С грохотом столкнутся буфера, и замерший было вагон заскрипит что есть мочи, вздрогнет раз-другой и понесется во всю прыть.

– Батя, когда мелкота моя подрастет, я ее к тебе привезу… У вас тута хоросо, все леса да леса…

Отзвучат, отстучат колеса на рельсах. Унесут состав, оставив лишь пыль да мазутную грязь и мешок-два с яблоками. И долго будет стоять Данилыч, провожая уходящий поезд. Так хочется ему расплакаться, зареветь, чтобы смыть душевную боль-тоску. Но, увы, как ни силится он – слез нет. Молча прячет глаза от птиц, слетающихся к огромной яме, переполненной бродящим яблочным соком. «Эх, собачий раздор, и откуда ты только взялся…» – шепчет он и, подавляя дрожь в теле, смолит одну папиросину за другой. Затем садится на мешок и, развязав тесьму, берет первое попавшееся яблоко. Каким-то неживым кажется оно ему и вовсе не красным, а аспидно-черным… Тут же выпускает он его из рук. Секунду-другую смотрит, как оно очумело несется под горку к бродящей яме. Он почему-то не может есть эти яблоки. «Эх, умереть бы мне сейчас…» – он ежится от неведомого холода, в смущении пряча руки под мышки.

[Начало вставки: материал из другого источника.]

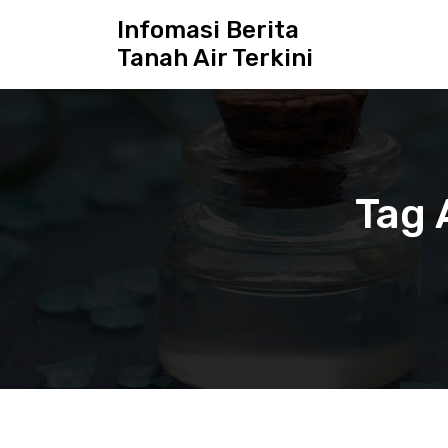
S
Infomasi Berita
k
Tanah Air Terkini
i
p
t
o
c
o
n
Tag 
t
e
n
t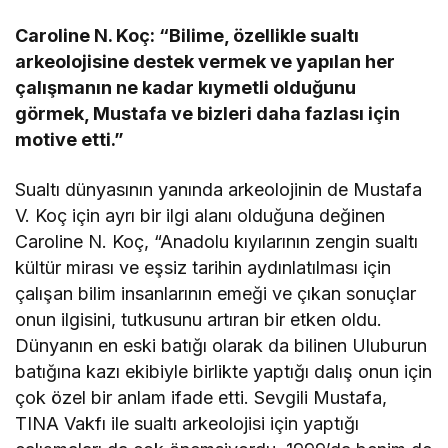
Caroline N. Koç: “Bilime, özellikle sualtı
arkeolojisine destek vermek ve yapılan her
çalışmanın ne kadar kıymetli olduğunu
görmek, Mustafa ve bizleri daha fazlası için
motive etti.”
Sualtı dünyasının yanında arkeolojinin de Mustafa
V. Koç için ayrı bir ilgi alanı olduğuna değinen
Caroline N. Koç, “Anadolu kıyılarının zengin sualtı
kültür mirası ve eşsiz tarihin aydınlatılması için
çalışan bilim insanlarının emeği ve çıkan sonuçlar
onun ilgisini, tutkusunu artıran bir etken oldu.
Dünyanın en eski batığı olarak da bilinen Uluburun
batığına kazı ekibiyle birlikte yaptığı dalış onun için
çok özel bir anlam ifade etti. Sevgili Mustafa,
TINA Vakfı ile sualtı arkeolojisi için yaptığı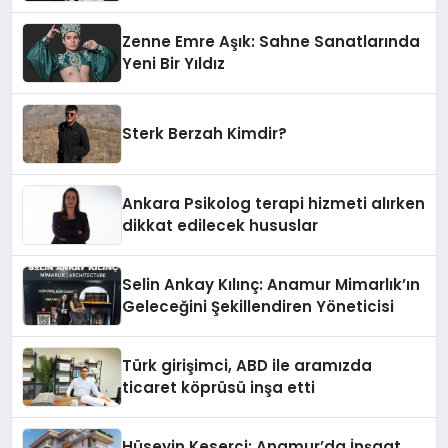
Zenne Emre Aşık: Sahne Sanatlarında
Yeni Bir Yıldız
Sterk Berzah Kimdir?
Ankara Psikolog terapi hizmeti alırken
dikkat edilecek hususlar
Selin Ankay Kılınç: Anamur Mimarlık’ın
Geleceğini Şekillendiren Yöneticisi
Türk girişimci, ABD ile aramızda
ticaret köprüsü inşa etti
Hüseyin Keserci: Anamur’da İnşaat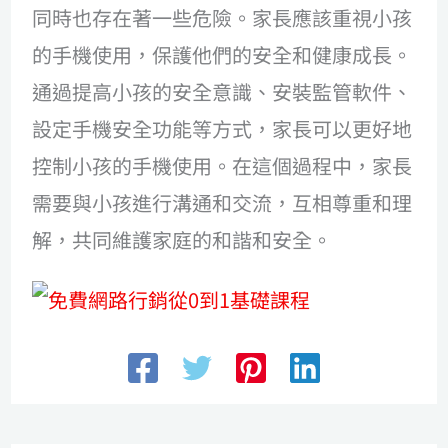
同時也存在著一些危險。家長應該重視小孩
的手機使用，保護他們的安全和健康成長。
通過提高小孩的安全意識、安裝監管軟件、
設定手機安全功能等方式，家長可以更好地
控制小孩的手機使用。在這個過程中，家長
需要與小孩進行溝通和交流，互相尊重和理
解，共同維護家庭的和諧和安全。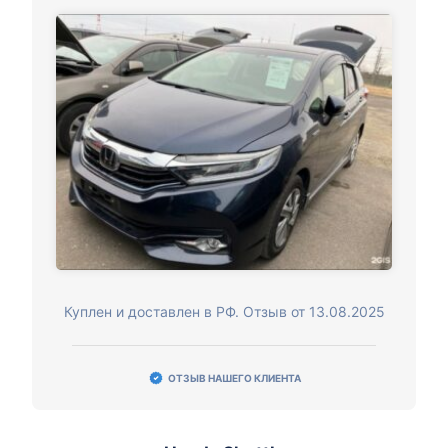
Куплен и доставлен в РФ. Отзыв от 13.08.2025
ОТЗЫВ НАШЕГО КЛИЕНТА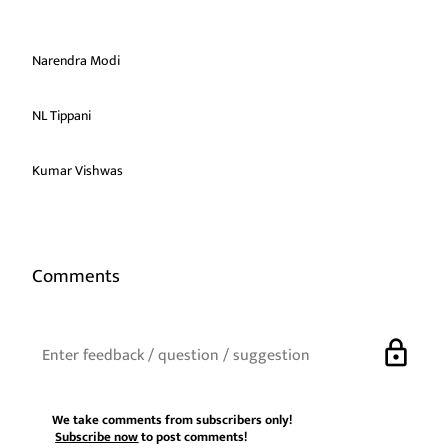
Narendra Modi
NL Tippani
Kumar Vishwas
Comments
lock
We take comments from subscribers only!
Subscribe now
to post comments!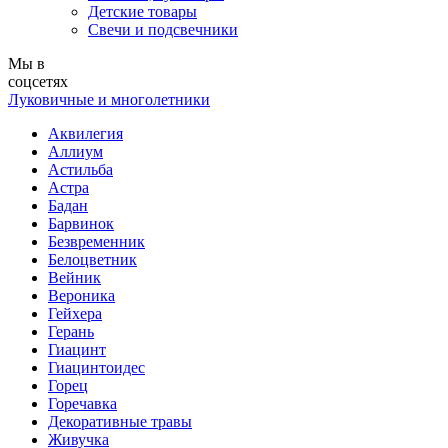
Детские товары
Свечи и подсвечники
Мы в
соцсетях
Луковичные и многолетники
Аквилегия
Аллиум
Астильба
Астра
Бадан
Барвинок
Безвременник
Белоцветник
Вейник
Вероника
Гейхера
Герань
Гиацинт
Гиацинтоидес
Горец
Горечавка
Декоративные травы
Живучка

Двадцать лет назад Данилыч бросил жену с крохотным сыном. Что послужило причиной этому, он не может, а точнее, не хочет вспоминать. Не сошлись характерами, то ли еще чего, теперь это неважно. Он остался в Подмосковье. А она уехала в Ашхабад к брату. За все эти годы он ни разу не съездил к сыну – не пускала его новая жена. Незаметно прошли двадцать лет. Он уж и позабыл, что у него есть где-то сын. А тот вдруг сам объявился со своими яблоками да каким-то нежным, ангельским голоском, от которого защемило душу и пропал покой. Как же это нашел его сын? Мало того, сразу же опознал. Он отчетливо помнит тот день, когда поезд Ашхабад – Москва остановился рядом с ним, он косил вдоль полотна траву. Данилыч тогда в замешательстве подумал: «Небось машинист умом тронулся… Это надо же, под горку и так резко тормозить»… Забренчали, точно ведра, колеса, и заскрипел песок. Ну а потом сквозь этот металлический трахтарарамный шум раздался звонкий голос:

– Батя…

Данилыч, вздрогнув, в испуге сглотнул слюну: «Господи, что это такое почудилось?»

– Батя, да повернись сюда, с тобой твой сын говорит…

И тут словно кто ущипнул Данилыча. Быстренько повернулся он к составу и уже было начал карабкаться вверх по насыпи к железнодорожному полотну, как что-то остановило его. И в ту же минуту страшный стыд охватил его. Твердый и горячий комок сдавил ему горло. Все перепуталось в голове.